Page images and extracted text:

------------------------------------------------

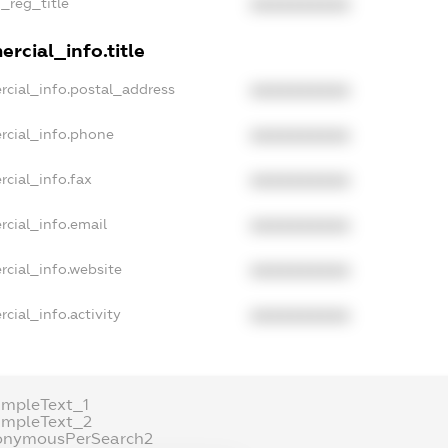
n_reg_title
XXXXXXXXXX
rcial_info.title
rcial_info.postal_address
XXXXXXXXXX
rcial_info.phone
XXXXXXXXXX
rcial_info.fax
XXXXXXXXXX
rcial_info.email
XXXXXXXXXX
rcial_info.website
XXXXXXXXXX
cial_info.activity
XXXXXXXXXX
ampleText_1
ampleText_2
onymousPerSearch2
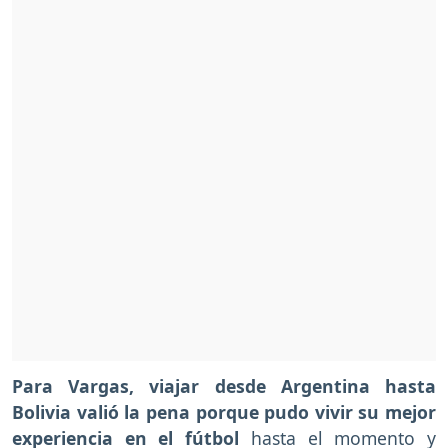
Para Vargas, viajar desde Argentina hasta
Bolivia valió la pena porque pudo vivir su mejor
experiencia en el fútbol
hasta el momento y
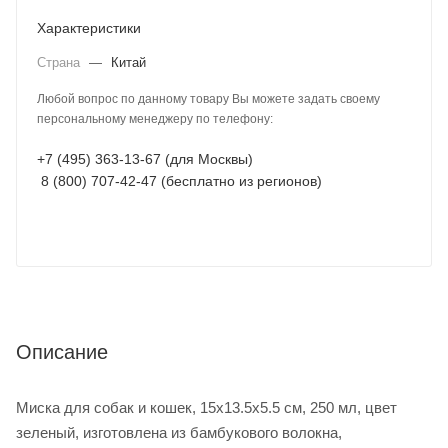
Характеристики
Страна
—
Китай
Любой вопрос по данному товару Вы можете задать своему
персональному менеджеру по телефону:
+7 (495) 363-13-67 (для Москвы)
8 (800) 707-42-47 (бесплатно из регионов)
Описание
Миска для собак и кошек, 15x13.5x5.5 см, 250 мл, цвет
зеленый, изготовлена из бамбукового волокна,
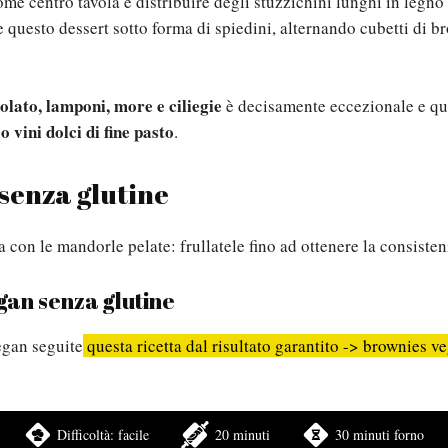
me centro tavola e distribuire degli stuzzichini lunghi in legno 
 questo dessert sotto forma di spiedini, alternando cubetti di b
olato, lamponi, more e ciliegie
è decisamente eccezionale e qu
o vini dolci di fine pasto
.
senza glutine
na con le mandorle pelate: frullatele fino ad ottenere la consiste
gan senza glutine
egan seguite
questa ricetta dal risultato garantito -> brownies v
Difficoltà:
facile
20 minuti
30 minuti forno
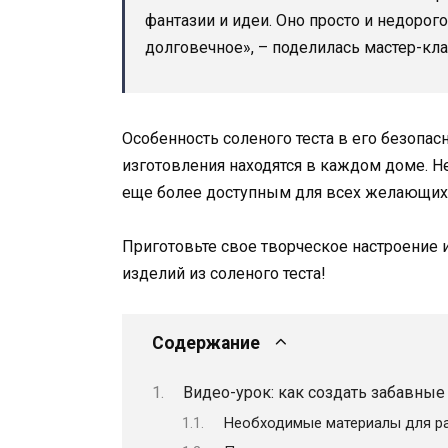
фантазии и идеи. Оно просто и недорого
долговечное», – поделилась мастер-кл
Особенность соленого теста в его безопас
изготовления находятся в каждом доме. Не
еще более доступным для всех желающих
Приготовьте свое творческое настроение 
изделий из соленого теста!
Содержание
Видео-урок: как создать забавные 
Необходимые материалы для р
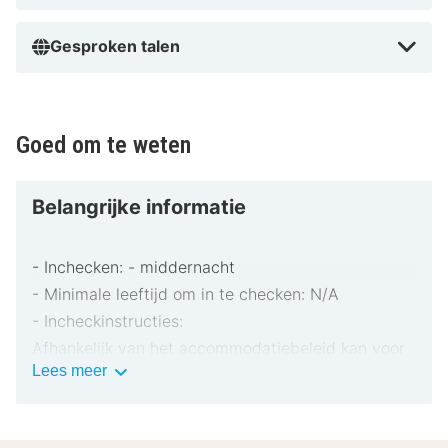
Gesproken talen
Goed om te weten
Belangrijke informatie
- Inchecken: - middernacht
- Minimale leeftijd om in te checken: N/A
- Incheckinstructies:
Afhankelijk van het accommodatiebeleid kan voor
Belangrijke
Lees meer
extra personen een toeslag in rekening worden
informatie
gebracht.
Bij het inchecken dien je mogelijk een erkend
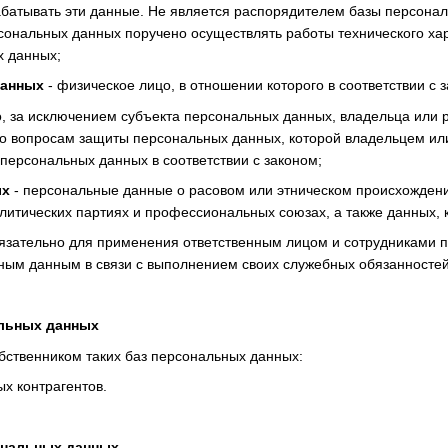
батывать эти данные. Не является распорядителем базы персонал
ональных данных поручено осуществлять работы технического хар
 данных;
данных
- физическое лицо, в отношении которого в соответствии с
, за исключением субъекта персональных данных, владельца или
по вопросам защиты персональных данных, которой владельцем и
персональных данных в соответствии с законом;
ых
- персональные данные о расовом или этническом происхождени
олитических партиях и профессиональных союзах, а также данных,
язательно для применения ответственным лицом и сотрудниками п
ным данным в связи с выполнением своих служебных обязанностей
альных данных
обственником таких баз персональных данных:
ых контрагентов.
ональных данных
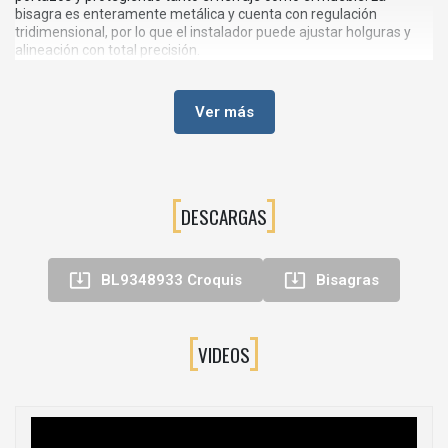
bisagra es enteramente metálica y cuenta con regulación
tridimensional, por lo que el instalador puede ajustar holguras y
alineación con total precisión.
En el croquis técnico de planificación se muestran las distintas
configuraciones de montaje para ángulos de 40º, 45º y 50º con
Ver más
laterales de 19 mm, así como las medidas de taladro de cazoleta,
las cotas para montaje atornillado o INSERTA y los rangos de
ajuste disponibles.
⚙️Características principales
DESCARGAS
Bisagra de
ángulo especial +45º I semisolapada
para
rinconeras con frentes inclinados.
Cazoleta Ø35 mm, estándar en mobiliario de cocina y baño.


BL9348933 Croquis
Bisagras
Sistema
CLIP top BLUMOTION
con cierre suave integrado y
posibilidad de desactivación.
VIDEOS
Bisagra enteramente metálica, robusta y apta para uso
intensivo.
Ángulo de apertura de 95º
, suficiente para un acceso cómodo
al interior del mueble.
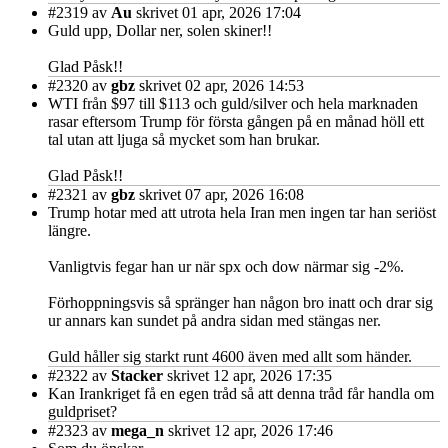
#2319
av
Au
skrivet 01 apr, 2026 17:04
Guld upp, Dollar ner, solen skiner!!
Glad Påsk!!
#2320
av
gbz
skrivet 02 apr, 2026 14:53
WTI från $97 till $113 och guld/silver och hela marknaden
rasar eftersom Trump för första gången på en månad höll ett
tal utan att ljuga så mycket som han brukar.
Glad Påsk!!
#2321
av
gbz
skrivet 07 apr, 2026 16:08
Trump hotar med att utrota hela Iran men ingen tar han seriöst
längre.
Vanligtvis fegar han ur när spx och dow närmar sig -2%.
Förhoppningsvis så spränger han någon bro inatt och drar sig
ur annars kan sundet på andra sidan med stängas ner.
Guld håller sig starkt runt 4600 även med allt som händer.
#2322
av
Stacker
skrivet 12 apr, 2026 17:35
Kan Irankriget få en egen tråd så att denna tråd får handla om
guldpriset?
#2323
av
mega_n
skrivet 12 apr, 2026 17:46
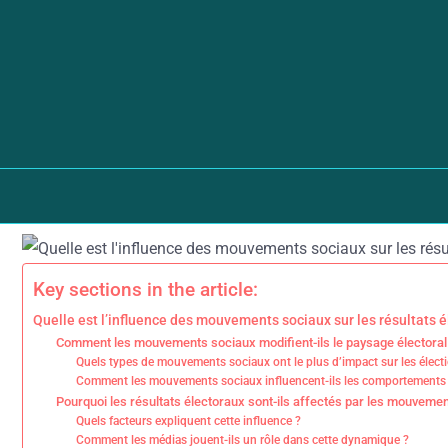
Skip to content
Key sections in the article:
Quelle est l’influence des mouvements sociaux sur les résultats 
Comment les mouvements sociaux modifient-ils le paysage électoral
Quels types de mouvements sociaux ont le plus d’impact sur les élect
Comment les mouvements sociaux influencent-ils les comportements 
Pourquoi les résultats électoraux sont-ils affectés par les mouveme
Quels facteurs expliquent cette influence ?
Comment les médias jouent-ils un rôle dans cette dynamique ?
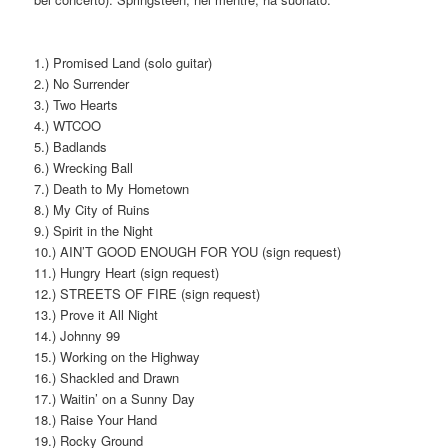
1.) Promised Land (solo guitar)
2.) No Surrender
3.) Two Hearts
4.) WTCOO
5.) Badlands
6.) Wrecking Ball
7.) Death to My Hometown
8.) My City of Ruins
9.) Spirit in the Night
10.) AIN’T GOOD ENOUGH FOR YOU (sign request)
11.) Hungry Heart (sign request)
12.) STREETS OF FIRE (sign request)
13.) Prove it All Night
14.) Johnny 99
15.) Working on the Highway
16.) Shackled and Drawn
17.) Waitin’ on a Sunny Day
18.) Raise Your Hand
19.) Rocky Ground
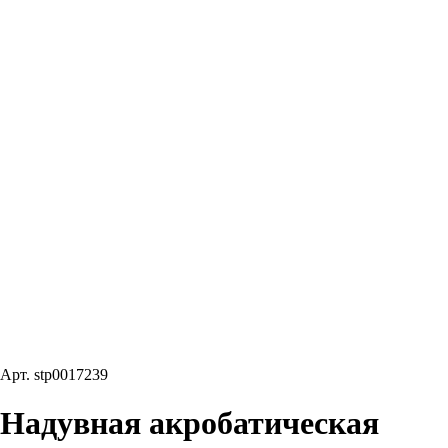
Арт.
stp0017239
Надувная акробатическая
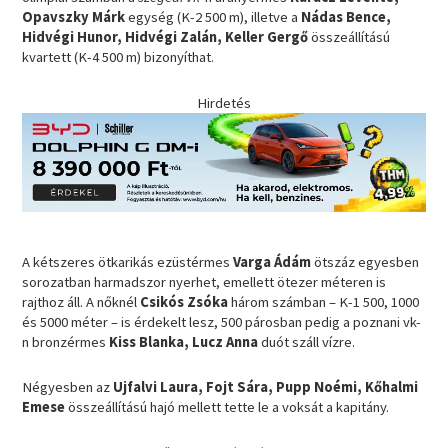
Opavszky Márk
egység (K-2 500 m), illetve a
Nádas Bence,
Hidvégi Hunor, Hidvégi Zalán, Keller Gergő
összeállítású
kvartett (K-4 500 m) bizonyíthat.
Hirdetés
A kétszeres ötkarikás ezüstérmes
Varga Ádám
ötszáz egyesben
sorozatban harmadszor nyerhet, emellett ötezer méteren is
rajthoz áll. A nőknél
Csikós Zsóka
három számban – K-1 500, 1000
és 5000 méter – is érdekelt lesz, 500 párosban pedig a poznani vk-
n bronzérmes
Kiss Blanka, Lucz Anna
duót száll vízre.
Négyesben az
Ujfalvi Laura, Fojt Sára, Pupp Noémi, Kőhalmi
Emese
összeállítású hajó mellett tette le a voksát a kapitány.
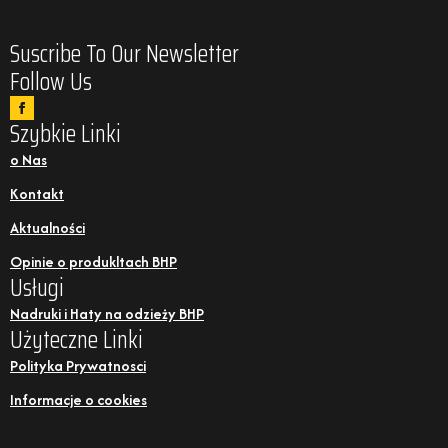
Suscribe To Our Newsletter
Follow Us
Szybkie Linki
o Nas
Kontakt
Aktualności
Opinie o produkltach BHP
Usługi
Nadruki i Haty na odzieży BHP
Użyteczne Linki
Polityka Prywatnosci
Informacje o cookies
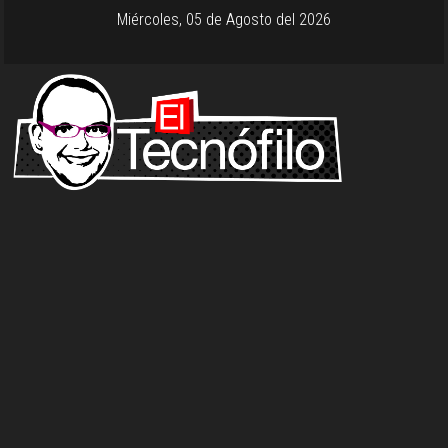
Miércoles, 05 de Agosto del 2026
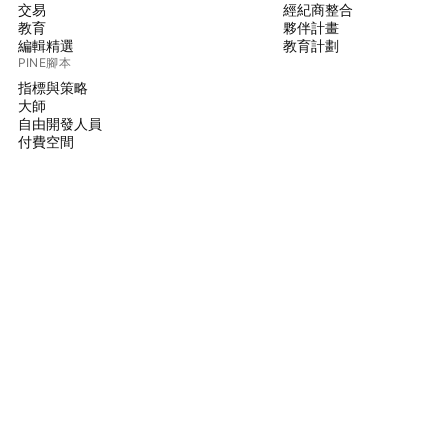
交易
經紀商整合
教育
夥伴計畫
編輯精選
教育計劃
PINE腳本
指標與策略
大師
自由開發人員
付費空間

------------------------------------------------

Exercise objective: Repeat all entries exactly. Skip the pictures.

Response to this exercise:
n_reg_title
XXXXXXXXXX
rcial_info.title
rcial_info.postal_address
XXXXXXXXXX
rcial_info.phone
XXXXXXXXXX
rcial_info.fax
XXXXXXXXXX
rcial_info.email
XXXXXXXXXX
rcial_info.website
XXXXXXXXXX
cial_info.activity
XXXXXXXXXX
ampleText_1
ampleText_2
onymousPerSearch2
Para Vargas, viajar desde Argentina hasta
Bolivia valió la pena porque pudo vivir su mejor
experiencia en el fútbol
hasta el momento y
Характеристики
Страна
—
Китай
Любой вопрос по данному товару Вы можете задать своему
персональному менеджеру по телефону:
+7 (495) 363-13-67 (для Москвы)
8 (800) 707-42-47 (бесплатно из регионов)
Описание
Миска для собак и кошек, 15x13.5x5.5 см, 250 мл, цвет
зеленый, изготовлена из бамбукового волокна,
me centro tavola e distribuire degli stuzzichini lunghi in legno 
 questo dessert sotto forma di spiedini, alternando cubetti di b
olato, lamponi, more e ciliegie
è decisamente eccezionale e qu
o vini dolci di fine pasto
.
senza glutine
na con le mandorle pelate: frullatele fino ad ottenere la consiste
gan senza glutine
egan seguite
questa ricetta dal risultato garantito -> brownies v
Difficoltà:
facile
20 minuti
30 minuti forno
фантазии и идеи. Оно просто и недорого
долговечное», – поделилась мастер-кл
Особенность соленого теста в его безопас
изготовления находятся в каждом доме. Не
еще более доступным для всех желающих
Приготовьте свое творческое настроение 
изделий из соленого теста!
Содержание
Видео-урок: как создать забавные 
Необходимые материалы для р
Gesproken talen
Goed om te weten
Belangrijke informatie
- Inchecken: - middernacht
- Minimale leeftijd om in te checken: N/A
- Incheckinstructies:
Afhankelijk van het accommodatiebeleid kan voor
Belangrijke
Lees meer
extra personen een toeslag in rekening worden
informatie
gebracht.
Bij het inchecken dien je mogelijk een erkend
батывать эти данные. Не является распорядителем базы персонал
ональных данных поручено осуществлять работы технического хар
 данных;
данных
- физическое лицо, в отношении которого в соответствии с
, за исключением субъекта персональных данных, владельца или
по вопросам защиты персональных данных, которой владельцем и
персональных данных в соответствии с законом;
ых
- персональные данные о расовом или этническом происхождени
олитических партиях и профессиональных союзах, а также данных,
язательно для применения ответственным лицом и сотрудниками п
ным данным в связи с выполнением своих служебных обязанностей
альных данных
обственником таких баз персональных данных:
ых контрагентов.
ональных данных
bisagra es enteramente metálica y cuenta con regulación
tridimensional, por lo que el instalador puede ajustar holguras y
alineación con total precisión.
En el croquis técnico de planificación se muestran las distintas
configuraciones de montaje para ángulos de 40º, 45º y 50º con
Ver más
laterales de 19 mm, así como las medidas de taladro de cazoleta,
las cotas para montaje atornillado o INSERTA y los rangos de
ajuste disponibles.
⚙️Características principales
DESCARGAS
Bisagra de
ángulo especial +45º I semisolapada
para
rinconeras con frentes inclinados.
Cazoleta Ø35 mm, estándar en mobiliario de cocina y baño.


BL9348933 Croquis
Bisagras
Sistema
CLIP top BLUMOTION
con cierre suave integrado y
posibilidad de desactivación.
VIDEOS
Bisagra enteramente metálica, robusta y apta para uso
intensivo.
Ángulo de apertura de 95º
, suficiente para un acceso cómodo
al interior del mueble.
#2319
av
Au
skrivet 01 apr, 2026 17:04
Guld upp, Dollar ner, solen skiner!!
Glad Påsk!!
#2320
av
gbz
skrivet 02 apr, 2026 14:53
WTI från $97 till $113 och guld/silver och hela marknaden
rasar eftersom Trump för första gången på en månad höll ett
tal utan att ljuga så mycket som han brukar.
Glad Påsk!!
#2321
av
gbz
skrivet 07 apr, 2026 16:08
Trump hotar med att utrota hela Iran men ingen tar han seriöst
längre.
Vanligtvis fegar han ur när spx och dow närmar sig -2%.
Förhoppningsvis så spränger han någon bro inatt och drar sig
ur annars kan sundet på andra sidan med stängas ner.
Guld håller sig starkt runt 4600 även med allt som händer.
#2322
av
Stacker
skrivet 12 apr, 2026 17:35
Kan Irankriget få en egen tråd så att denna tråd får handla om
guldpriset?
#2323
av
mega_n
skrivet 12 apr, 2026 17:46
Skip to content
Key sections in the article:
Quelle est l’influence des mouvements sociaux sur les résultats 
Comment les mouvements sociaux modifient-ils le paysage électoral
Quels types de mouvements sociaux ont le plus d’impact sur les élect
Comment les mouvements sociaux influencent-ils les comportements 
Pourquoi les résultats électoraux sont-ils affectés par les mouveme
Quels facteurs expliquent cette influence ?
Comment les médias jouent-ils un rôle dans cette dynamique ?
1.) Promised Land (solo guitar)
2.) No Surrender
3.) Two Hearts
4.) WTCOO
5.) Badlands
6.) Wrecking Ball
7.) Death to My Hometown
8.) My City of Ruins
9.) Spirit in the Night
10.) AIN’T GOOD ENOUGH FOR YOU (sign request)
11.) Hungry Heart (sign request)
12.) STREETS OF FIRE (sign request)
13.) Prove it All Night
14.) Johnny 99
15.) Working on the Highway
16.) Shackled and Drawn
17.) Waitin’ on a Sunny Day
18.) Raise Your Hand
19.) Rocky Ground
Арт.
stp0017239
Надувная акробатическая
Opavszky Márk
egység (K-2 500 m), illetve a
Nádas Bence,
Hidvégi Hunor, Hidvégi Zalán, Keller Gergő
összeállítású
kvartett (K-4 500 m) bizonyíthat.
Hirdetés
A kétszeres ötkarikás ezüstérmes
Varga Ádám
ötszáz egyesben
sorozatban harmadszor nyerhet, emellett ötezer méteren is
rajthoz áll. A nőknél
Csikós Zsóka
három számban – K-1 500, 1000
és 5000 méter – is érdekelt lesz, 500 párosban pedig a poznani vk-
n bronzérmes
Kiss Blanka, Lucz Anna
duót száll vízre.
Négyesben az
Ujfalvi Laura, Fojt Sára, Pupp Noémi, Kőhalmi
Emese
összeállítású hajó mellett tette le a voksát a kapitány.
Suscribe To Our Newsletter
Follow Us
Szybkie Linki
o Nas
Kontakt
Aktualności
Opinie o produkltach BHP
Usługi
Nadruki i Haty na odzieży BHP
Użyteczne Linki
Polityka Prywatnosci
Informacje o cookies
Miércoles, 05 de Agosto del 2026
交易
經紀商整合
教育
夥伴計畫
編輯精選
教育計劃
PINE腳本
指標與策略
大師
自由開發人員
付費空間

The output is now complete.